Everything dies eventually, even the brightest stars. In fact, the brightest stars live the shortest lives.
They use up all the hydrogen they have in just a few million years, and then explode as bright supernovae.
The remnants of their cores collapse into a neutron star or black hole. These small, dark objects litter our galaxy like a cosmic graveyard.
Both neutron stars and stellar black holes are difficult to detect. Neutron stars are only 15 kilometers in diameter, and unless their magnetic poles are aligned so that we can see them as pulsars, they will usually be overlooked.
Stellar black holes are even smaller and emit no light of their own. Most would only be observed when they pass between us and a more distant star, he writes ScienceAlert.
What’s hiding in the cosmic graveyard?
We haven’t observed enough stellar remnants to create an observed map of their general location, but a recent study published in Monthly Notices of the Royal Astronomical Society shaped where we might find them.

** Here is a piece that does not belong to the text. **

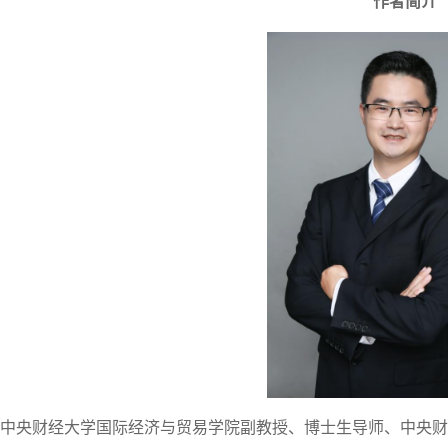
作者简介
中央财经大学国际经济与贸易学院副教授、博士生导师、中央财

The researchers analyzed the distribution of stars in our current galaxy and simulated how stellar debris might be drawn and deflected by stellar interactions. Because these stars are typically older than the current stars in the galaxy, they have had more time to move onto new orbital paths.
Stellar remnants experience, statistically speaking, a kind of blur effect on their position. The distribution of these stars lies in a plane three times thicker than that of the visible Milky Way. But the team discovered one aspect of their distribution that was surprising.

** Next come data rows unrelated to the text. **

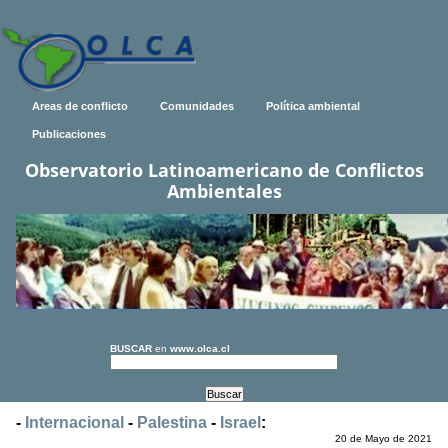
Areas de conflicto
Comunidades
Política ambiental
Publicaciones
Observatorio Latinoamericano de Conflictos
Ambientales
BUSCAR
en
www.olca.cl
-
Internacional
-
Palestina
-
Israel
:
20 de Mayo de 2021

About a third of these dead old stars are ejected from the galaxy. In their model, a third of the stars had a close stellar encounter that gave them such a speed boost that they would eventually escape the Milky Way’s gravitational pull.
What happens to dead stars in our galaxy?
This means that over time the Milky Way “evaporates”, or loses mass, which is unexpected. We know that small groups of stars, such as globular clusters, can evaporate, but the Milky Way is much more massive, so we might think that long-term evaporation would be minimal.
Another surprising aspect of the model is that these stellar remnants are fairly evenly distributed throughout the Milky Way.
In the case of the Sun, the most probable distance of the nearest stellar remnant is about 65 light years.
As more observatories, such as the Rubin Observatory, become operational, it may be possible to capture such events and discover where these stellar remnants actually reside. Then we will finally be able to see the true galactic world around us.